Requirement
Search the material below for the string "bounding" and extract each line that has it.

Data for analysis
--------------------------------
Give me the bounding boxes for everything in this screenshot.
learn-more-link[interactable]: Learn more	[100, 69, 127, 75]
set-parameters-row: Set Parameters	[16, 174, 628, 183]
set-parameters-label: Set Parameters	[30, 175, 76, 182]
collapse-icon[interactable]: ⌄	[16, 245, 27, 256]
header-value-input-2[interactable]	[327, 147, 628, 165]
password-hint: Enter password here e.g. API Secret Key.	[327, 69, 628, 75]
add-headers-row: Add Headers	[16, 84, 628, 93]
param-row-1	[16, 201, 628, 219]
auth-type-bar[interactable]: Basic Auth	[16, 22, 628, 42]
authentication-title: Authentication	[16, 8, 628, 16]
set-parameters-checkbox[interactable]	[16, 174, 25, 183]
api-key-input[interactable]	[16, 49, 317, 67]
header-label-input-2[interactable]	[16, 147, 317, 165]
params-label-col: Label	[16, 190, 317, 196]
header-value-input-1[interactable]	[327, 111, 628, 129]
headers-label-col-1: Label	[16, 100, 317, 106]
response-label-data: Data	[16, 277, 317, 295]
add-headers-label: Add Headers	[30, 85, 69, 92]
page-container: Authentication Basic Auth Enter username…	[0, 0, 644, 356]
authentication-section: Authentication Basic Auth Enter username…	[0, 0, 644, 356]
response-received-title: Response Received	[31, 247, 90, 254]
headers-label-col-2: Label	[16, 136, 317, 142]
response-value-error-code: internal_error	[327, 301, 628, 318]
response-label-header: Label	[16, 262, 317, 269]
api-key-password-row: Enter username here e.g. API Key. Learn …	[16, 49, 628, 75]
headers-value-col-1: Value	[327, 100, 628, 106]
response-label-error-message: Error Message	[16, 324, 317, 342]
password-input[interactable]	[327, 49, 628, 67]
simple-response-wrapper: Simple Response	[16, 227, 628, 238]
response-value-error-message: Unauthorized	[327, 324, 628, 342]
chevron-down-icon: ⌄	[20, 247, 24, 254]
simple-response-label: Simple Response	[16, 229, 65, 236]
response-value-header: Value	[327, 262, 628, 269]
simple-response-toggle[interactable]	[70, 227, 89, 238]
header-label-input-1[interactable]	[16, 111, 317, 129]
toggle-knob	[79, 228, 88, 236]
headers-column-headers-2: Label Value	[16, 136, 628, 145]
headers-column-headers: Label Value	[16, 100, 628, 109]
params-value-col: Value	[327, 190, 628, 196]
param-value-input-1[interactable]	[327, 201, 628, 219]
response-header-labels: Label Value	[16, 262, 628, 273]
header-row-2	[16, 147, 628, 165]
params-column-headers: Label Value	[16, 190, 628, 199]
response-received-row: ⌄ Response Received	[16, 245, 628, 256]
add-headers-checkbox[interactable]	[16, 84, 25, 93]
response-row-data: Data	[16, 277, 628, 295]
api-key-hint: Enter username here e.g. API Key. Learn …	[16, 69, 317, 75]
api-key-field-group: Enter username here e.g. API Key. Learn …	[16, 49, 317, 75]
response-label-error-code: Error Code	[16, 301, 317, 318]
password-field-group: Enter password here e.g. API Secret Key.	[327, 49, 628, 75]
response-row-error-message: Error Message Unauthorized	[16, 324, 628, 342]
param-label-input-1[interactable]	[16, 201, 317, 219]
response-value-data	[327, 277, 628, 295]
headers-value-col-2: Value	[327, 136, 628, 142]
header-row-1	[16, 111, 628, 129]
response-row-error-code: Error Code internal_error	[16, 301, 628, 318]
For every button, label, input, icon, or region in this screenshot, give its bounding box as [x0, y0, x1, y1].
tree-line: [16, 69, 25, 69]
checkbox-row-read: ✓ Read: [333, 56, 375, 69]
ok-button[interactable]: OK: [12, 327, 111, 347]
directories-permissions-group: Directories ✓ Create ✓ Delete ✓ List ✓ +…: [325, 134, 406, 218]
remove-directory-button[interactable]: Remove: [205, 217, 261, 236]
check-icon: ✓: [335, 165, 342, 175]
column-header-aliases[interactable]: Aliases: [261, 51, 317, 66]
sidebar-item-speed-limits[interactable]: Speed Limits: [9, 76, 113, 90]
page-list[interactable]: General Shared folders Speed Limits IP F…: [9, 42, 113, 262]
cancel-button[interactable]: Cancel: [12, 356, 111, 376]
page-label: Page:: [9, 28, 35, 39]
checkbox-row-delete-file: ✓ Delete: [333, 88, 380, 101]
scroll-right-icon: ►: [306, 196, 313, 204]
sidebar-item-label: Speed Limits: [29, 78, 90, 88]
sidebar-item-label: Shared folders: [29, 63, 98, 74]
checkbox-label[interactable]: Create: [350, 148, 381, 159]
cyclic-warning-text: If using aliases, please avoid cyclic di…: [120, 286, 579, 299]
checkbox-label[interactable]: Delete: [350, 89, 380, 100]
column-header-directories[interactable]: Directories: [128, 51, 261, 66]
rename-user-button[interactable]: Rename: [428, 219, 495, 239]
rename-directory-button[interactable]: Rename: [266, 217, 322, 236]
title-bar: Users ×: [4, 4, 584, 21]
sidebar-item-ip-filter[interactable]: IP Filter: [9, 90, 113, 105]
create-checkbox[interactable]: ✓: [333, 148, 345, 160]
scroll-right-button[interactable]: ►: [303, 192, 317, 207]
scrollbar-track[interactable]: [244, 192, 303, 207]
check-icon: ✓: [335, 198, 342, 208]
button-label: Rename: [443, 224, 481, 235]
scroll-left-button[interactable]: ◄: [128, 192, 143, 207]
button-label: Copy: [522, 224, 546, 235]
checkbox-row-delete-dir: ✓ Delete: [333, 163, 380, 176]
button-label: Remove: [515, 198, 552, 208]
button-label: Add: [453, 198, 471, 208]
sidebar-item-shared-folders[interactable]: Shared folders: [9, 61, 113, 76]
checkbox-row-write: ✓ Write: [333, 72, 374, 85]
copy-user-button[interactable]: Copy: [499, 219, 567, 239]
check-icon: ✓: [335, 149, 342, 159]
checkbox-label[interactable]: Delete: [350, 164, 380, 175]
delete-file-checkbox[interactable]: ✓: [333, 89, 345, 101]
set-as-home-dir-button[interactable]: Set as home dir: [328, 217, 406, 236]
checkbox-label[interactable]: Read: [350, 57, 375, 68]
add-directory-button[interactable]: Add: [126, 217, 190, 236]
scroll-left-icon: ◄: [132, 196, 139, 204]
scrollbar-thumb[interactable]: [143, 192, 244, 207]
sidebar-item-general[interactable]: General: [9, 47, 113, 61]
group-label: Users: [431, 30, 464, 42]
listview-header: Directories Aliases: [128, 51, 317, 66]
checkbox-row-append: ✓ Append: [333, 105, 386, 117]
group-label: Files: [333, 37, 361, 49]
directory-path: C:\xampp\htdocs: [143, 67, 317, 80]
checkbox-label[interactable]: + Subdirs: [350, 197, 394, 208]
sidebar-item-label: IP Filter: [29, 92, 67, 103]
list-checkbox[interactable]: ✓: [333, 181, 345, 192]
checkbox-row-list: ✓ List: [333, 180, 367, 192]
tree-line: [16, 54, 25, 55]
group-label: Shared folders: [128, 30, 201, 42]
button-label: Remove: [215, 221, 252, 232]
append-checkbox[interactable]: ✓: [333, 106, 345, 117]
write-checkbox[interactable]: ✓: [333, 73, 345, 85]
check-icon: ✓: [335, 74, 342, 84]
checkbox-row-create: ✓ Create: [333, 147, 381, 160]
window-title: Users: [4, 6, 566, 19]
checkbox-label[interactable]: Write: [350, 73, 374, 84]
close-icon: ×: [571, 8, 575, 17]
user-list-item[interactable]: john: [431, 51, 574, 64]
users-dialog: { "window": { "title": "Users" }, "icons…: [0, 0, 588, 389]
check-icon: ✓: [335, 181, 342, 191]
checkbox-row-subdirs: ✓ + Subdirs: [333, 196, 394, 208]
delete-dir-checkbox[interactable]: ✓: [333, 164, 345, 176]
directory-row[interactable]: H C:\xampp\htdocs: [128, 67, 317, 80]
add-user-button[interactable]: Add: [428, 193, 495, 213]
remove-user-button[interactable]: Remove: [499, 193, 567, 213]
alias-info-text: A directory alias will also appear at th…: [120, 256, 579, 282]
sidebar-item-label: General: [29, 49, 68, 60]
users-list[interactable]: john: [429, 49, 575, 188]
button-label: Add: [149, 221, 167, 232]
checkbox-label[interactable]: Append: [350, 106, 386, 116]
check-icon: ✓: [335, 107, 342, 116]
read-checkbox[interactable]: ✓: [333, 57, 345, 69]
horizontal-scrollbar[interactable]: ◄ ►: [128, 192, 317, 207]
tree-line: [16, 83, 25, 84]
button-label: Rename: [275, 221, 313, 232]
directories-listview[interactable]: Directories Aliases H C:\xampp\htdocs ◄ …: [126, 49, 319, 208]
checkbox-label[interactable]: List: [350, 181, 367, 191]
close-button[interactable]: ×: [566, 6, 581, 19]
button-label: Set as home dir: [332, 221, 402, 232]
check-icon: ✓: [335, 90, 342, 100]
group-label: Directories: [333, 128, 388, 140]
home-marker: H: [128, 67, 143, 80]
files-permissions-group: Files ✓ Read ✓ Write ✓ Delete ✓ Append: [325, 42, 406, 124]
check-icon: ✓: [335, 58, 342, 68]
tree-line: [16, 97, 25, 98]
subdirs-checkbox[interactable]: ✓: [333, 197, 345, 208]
--------------------------------
Exercise output
Give me the bounding boxes for everything in this screenshot.
For every button, label, input, icon, or region in this screenshot, give its bounding box as [x0, y0, x1, y1].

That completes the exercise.